On Sun, Mar 31, 2013 at 6:14 AM, Ivan Oseledets
I am using numpy 1.6.1, and encountered a wierd fancy indexing bug:
import numpy as np c = np.random.randn(10,200,10);
In [29]: print c[[0,1],:200,:2].shape (2, 200, 2)
In [30]: print c[[0,1],:200,[0,1]].shape (2, 200)
It means, that here fancy indexing is not working right for a 3d array.
On Sat, Mar 30, 2013 at 11:01 AM, Ivan Oseledets
wrote: I am using numpy 1.6.1, and encountered a wierd fancy indexing bug:
import numpy as np c = np.random.randn(10,200,10);
In [29]: print c[[0,1],:200,:2].shape (2, 200, 2)
In [30]: print c[[0,1],:200,[0,1]].shape (2, 200)
It means, that here fancy indexing is not working right for a 3d array.
--> It is working fine, review the docs:
http://docs.scipy.org/doc/numpy/reference/arrays.indexing.html#advanced-inde...
In your return, item [0, :] is c[0, :, 0] and item[1, :]is c[1, :, 1].

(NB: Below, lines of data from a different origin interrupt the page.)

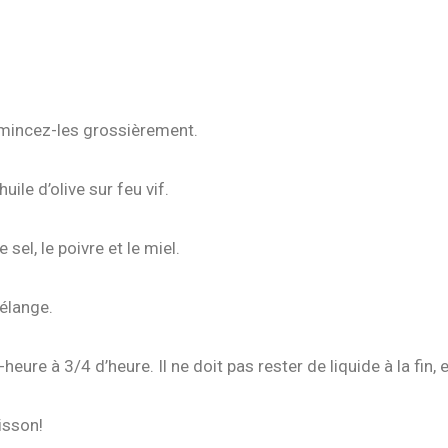
 émincez-les grossièrement.
uile d’olive sur feu vif.
 sel, le poivre et le miel.
mélange.
re à 3/4 d’heure. Il ne doit pas rester de liquide à la fin, et
isson!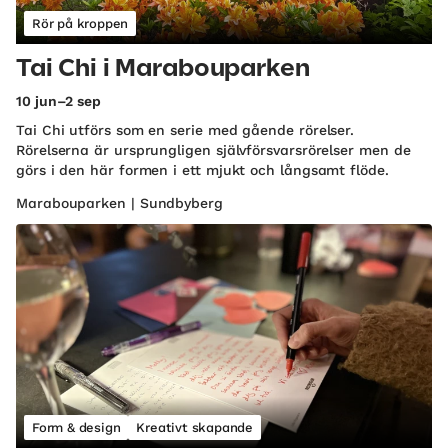
Rör på kroppen
Tai Chi i Marabouparken
10 jun–2 sep
Tai Chi utförs som en serie med gående rörelser.
Rörelserna är ursprungligen självförsvarsrörelser men de
görs i den här formen i ett mjukt och långsamt flöde.
Marabouparken | Sundbyberg
Form & design
Kreativt skapande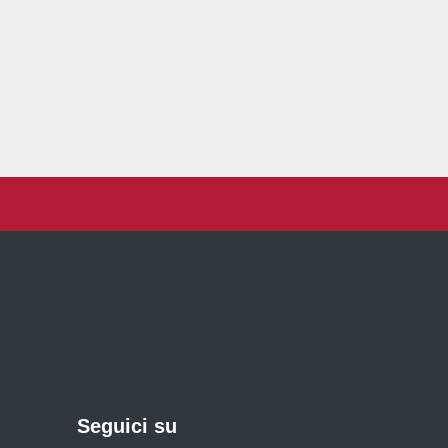
Seguici su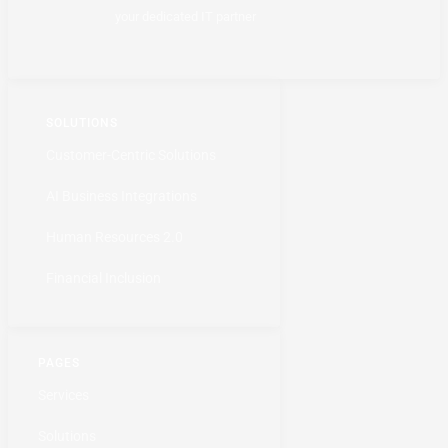
your dedicated IT partner
SOLUTIONS
Customer-Centric Solutions
AI Business Integrations
Human Resources 2.0
Financial Inclusion
PAGES
Services
Solutions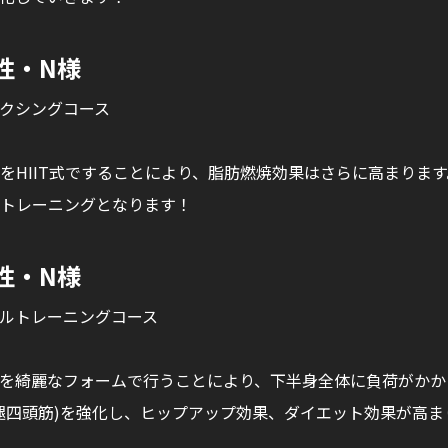
男性・N様
クシングコース
をHIIT式ですることにより、脂肪燃焼効果はさらに高まります
トレーニングとなります！
女性・N様
ルトレーニングコース
を綺麗なフォームで行うことにより、下半身全体に負荷がかか
腿四頭筋)を強化し、ヒップアップ効果、ダイエット効果が高ま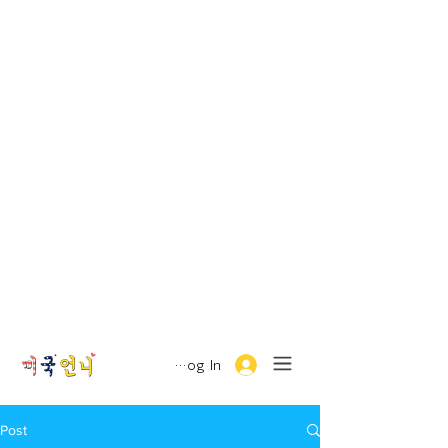
Log In
Post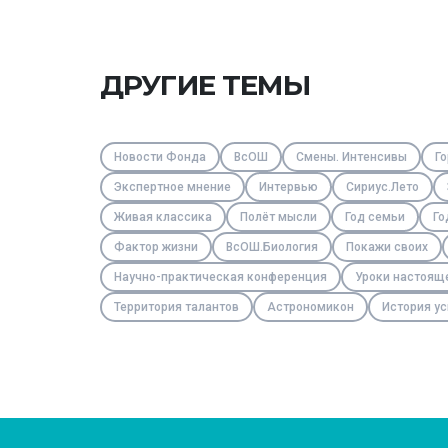
ДРУГИЕ ТЕМЫ
Новости Фонда
ВсОШ
Смены. Интенсивы
Го
Экспертное мнение
Интервью
Сириус.Лето
Живая классика
Полёт мысли
Год семьи
Го
Фактор жизни
ВсОШ.Биология
Покажи своих
Научно-практическая конференция
Уроки настоящ
Территория талантов
Астрономикон
История ус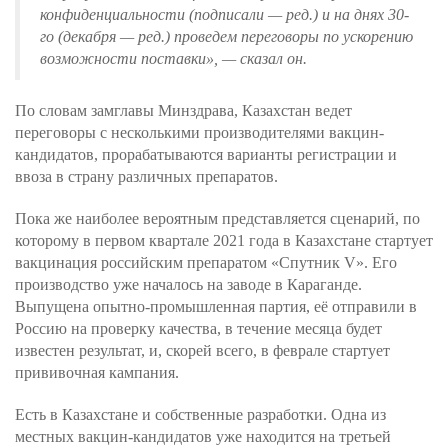
конфиденциальности (подписали — ред.) и на днях 30-
го (декабря — ред.) проведем переговоры по ускорению
возможности поставки», — сказал он.
По словам замглавы Минздрава, Казахстан ведет
переговоры с несколькими производителями вакцин-
кандидатов, прорабатываются варианты регистрации и
ввоза в страну различных препаратов.
Пока же наиболее вероятным представляется сценарий, по
которому в первом квартале 2021 года в Казахстане стартует
вакцинация российским препаратом «Спутник V». Его
производство уже началось на заводе в Караганде.
Выпущена опытно-промышленная партия, её отправили в
Россию на проверку качества, в течение месяца будет
известен результат, и, скорей всего, в феврале стартует
прививочная кампания.
Есть в Казахстане и собственные разработки. Одна из
местных вакцин-кандидатов уже находится на третьей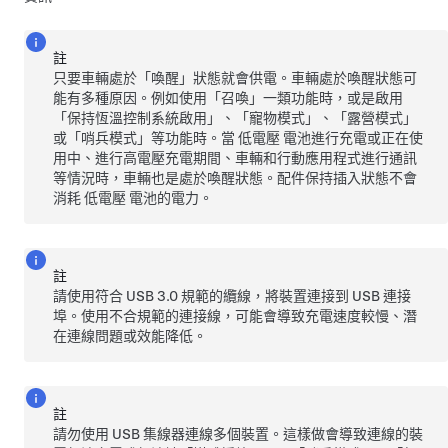
註
只要車輛處於「喚醒」狀態就會供電。車輛處於喚醒狀態可
能有多種原因。例如使用「
召喚
」一類功能時，或是啟用
「保持恆溫控制系統啟用」、「
寵物模式
」、「露營模式」
或「哨兵模式」等功能時。當
低電壓
電池進行充電或正在使
用中、進行高電壓充電期間、車輛和行動應用程式進行通訊
等情況時，車輛也是處於喚醒狀態。配件保持插入狀態不會
消耗
低電壓
電池的電力。
註
請使用符合 USB 3.0 規範的纜線，將裝置連接到 USB 連接
埠。使用不合規範的連接線，可能會導致充電速度較慢、潛
在連線問題或效能降低。
註
請勿使用 USB 集線器連線多個裝置。這樣做會導致連線的裝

If you want a return of shape (2, 200, 2) where item [i, :, j] is c[i, :, j] you could use slicing:
c[:2, :200, :2]
or something more elaborate like:
c[np.arange(2)[:, None, None], np.arange(200)[:, None], np.arange(2)]
Jaime --->
Oh! So it is not a bug, it is a feature, which is completely incompatible with other array based languages (MATLAB and Fortran). To me, I can not find a single explanation why it is so in numpy. Taking submatrices from a matrix is a common operation and the syntax above is very natural to take submatrices, not a weird diagonal stuff. i.e.,
c = np.random.randn(100,100) d = c[[0,3],[2,3]]
should NOT produce two numbers! (and you can not do it using slices!)
In MATLAB and Fortran c(indi,indj) will produce a 2 x 2 matrix. How it can be done in numpy (and why the complications?)> So, please consider this message as a feature request.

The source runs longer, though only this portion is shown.